Themes of innocencegender roles, and fear are all in this story. The story addresses the protagonist’s feelings about and struggles to find her own identity, as well as the varying expectations of a girl and a boy. When the girl learns that she is unable to contribute significantly to her father’s work, her hopes are dashed. She understands how society views her and what it expects of her. The narrator’s fear of her father is exemplified in the incident where she is running to the gate and her father and Henry Bailey shout at her to hurry up and close the gate. She swings the gate open as wide as she can rather than closing it. She returns to her mother, knowing that they will apprehend Flora, but also fearful of the repercussions because she had never disobeyed her father before. Her innocence and goals are thwarted by society’s expectations.

Boys and Girls | Character Sketch

Narrator – The story revolves around a young girl who is about to turn eleven years old. We see the character development of this girl as she learns the difference between boys and girls and what society expects of her throughout the story. Her dreams are dashed, and the story concludes with a stereotypical depiction of how she may end up living her life.

Larid – He is the younger brother of the narrator. We see him as an obedient little boy at first, but he soon grows up to resemble more like her father.

Father- The narrator’s father is a hard worker who wants his son to grow up quickly so he can assist him with his work.

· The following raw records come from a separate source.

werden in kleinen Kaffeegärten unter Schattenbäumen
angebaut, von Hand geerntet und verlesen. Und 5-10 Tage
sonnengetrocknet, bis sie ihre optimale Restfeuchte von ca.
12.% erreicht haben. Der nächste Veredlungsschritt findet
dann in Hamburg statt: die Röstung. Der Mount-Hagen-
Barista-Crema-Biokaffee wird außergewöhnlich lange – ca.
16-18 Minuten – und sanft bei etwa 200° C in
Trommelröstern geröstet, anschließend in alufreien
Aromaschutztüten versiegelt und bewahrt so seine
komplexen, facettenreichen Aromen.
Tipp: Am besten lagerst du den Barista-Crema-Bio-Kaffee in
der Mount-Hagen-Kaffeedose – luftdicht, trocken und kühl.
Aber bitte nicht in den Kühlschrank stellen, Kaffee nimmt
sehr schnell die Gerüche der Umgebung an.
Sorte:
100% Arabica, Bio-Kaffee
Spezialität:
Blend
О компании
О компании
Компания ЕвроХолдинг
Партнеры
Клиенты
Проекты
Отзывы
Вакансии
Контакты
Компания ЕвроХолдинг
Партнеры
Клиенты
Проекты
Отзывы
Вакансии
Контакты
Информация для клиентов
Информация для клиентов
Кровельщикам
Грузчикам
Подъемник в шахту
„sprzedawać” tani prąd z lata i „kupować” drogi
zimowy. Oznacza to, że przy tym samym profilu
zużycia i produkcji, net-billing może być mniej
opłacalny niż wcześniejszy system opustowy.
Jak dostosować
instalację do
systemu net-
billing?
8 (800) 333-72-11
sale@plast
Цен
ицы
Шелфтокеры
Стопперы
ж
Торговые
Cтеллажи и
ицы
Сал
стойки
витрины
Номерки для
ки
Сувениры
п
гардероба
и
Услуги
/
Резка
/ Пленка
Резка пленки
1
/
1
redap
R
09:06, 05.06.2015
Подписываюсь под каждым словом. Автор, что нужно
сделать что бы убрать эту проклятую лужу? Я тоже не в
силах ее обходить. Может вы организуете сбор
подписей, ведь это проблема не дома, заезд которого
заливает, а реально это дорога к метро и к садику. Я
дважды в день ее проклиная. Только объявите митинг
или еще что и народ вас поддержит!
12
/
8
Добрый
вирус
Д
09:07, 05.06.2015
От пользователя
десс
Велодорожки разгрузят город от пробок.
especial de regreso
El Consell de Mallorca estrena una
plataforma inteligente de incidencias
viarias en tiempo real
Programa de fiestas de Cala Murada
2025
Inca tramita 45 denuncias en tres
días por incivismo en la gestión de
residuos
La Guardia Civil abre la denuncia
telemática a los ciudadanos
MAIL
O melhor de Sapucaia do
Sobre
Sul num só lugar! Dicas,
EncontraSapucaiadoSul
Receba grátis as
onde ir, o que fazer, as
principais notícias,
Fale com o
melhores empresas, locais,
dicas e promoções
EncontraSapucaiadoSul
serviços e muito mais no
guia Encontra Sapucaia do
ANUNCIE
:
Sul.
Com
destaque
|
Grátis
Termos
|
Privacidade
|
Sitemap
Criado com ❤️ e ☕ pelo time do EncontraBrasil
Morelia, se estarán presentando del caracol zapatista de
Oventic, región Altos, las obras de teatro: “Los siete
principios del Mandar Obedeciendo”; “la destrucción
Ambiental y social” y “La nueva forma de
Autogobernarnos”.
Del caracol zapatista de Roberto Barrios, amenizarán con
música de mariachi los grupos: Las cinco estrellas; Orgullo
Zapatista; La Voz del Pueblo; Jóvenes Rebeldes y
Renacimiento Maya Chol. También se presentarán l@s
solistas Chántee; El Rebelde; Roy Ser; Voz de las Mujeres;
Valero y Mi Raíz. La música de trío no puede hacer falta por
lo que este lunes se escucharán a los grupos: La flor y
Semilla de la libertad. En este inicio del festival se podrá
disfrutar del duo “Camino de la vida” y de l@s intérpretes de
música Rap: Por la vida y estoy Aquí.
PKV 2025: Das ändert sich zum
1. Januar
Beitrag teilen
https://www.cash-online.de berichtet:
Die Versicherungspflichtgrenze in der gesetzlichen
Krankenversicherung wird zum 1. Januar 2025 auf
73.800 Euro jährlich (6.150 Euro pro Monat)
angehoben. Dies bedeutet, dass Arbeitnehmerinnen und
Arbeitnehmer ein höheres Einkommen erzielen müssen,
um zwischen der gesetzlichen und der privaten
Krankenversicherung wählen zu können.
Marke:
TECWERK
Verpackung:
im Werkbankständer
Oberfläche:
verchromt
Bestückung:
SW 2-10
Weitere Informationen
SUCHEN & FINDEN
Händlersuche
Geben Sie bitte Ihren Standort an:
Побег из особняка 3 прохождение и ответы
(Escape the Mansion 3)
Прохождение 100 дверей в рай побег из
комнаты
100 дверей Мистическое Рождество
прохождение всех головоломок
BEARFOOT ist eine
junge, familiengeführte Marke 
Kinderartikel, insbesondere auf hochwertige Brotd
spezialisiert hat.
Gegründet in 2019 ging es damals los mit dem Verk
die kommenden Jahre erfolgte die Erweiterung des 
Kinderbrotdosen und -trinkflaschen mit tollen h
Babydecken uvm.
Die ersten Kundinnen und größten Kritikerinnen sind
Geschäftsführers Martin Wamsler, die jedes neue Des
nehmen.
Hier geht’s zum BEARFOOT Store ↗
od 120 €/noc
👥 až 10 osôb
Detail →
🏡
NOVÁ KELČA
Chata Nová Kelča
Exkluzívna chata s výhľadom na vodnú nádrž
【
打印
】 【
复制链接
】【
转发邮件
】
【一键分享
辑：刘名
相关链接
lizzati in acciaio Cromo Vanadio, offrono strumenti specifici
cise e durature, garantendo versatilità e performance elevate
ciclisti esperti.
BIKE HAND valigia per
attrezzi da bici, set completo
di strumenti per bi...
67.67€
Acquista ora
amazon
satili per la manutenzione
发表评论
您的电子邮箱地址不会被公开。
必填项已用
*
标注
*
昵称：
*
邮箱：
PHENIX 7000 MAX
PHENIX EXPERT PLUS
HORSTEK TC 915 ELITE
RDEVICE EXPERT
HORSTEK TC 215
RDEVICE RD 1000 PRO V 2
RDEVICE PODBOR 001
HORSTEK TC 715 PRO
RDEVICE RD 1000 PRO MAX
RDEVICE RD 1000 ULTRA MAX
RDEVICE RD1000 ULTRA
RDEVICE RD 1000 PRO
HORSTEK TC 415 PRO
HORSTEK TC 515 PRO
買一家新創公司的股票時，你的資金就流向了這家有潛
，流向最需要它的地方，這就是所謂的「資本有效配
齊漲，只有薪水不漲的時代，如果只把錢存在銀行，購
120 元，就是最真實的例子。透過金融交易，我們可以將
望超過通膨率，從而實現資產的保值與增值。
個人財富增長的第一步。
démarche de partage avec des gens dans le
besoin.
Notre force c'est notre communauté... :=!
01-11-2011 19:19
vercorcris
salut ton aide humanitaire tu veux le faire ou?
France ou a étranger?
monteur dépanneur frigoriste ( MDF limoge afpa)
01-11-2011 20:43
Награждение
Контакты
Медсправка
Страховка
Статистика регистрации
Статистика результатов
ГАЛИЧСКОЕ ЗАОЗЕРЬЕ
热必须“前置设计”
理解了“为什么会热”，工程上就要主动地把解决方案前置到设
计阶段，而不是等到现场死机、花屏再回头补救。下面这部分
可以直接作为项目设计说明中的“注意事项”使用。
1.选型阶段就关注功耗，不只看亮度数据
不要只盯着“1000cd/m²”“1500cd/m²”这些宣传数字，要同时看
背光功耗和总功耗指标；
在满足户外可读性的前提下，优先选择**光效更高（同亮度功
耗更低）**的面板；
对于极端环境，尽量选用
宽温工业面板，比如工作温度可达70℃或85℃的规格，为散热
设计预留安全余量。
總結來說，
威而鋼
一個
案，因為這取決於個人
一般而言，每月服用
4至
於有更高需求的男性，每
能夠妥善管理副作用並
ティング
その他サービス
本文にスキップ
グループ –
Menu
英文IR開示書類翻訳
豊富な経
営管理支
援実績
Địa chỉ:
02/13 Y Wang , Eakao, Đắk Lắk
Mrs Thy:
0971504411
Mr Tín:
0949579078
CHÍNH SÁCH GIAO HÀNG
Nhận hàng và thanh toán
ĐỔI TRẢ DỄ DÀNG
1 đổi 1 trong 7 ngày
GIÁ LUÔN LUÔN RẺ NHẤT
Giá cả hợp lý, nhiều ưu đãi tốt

Near the end of the story, he dismisses her daughter by referring to her as “just a girl.”

Mother– The mother of the narrator is a typical housewife who adheres to gender roles and wishes for her daughter to follow in her footsteps. She makes every effort to make her stay at home and assist with household chores.

Henry Bailey- The narrator’s father is helped by Henry, a farmhand. He is a pleasant person, and the family shows their appreciation by inviting him to dinner and spending time with him.

 

Boys and Girls | About the Author – Alice Munroe

Alice Ann Munro is a short story writer from Canada who was awarded the Nobel Prize in Literature in 2013. Munro’s work has been credited with revolutionizing the structure of short stories, particularly in terms of its proclivity for moving forward and backwards in time. It’s been said that her stories “embed more than announce, reveal more than parade”. Her stories are written in a straightforward style that explores human complexities. Munro is best known for her short stories set in Ontario, and she has published several collections over the years, including Who Do You Think You Are? (1978); The Moons of Jupiter (1982); and Hateship, Friendship, Courtship, Loveship, Marriage (2001).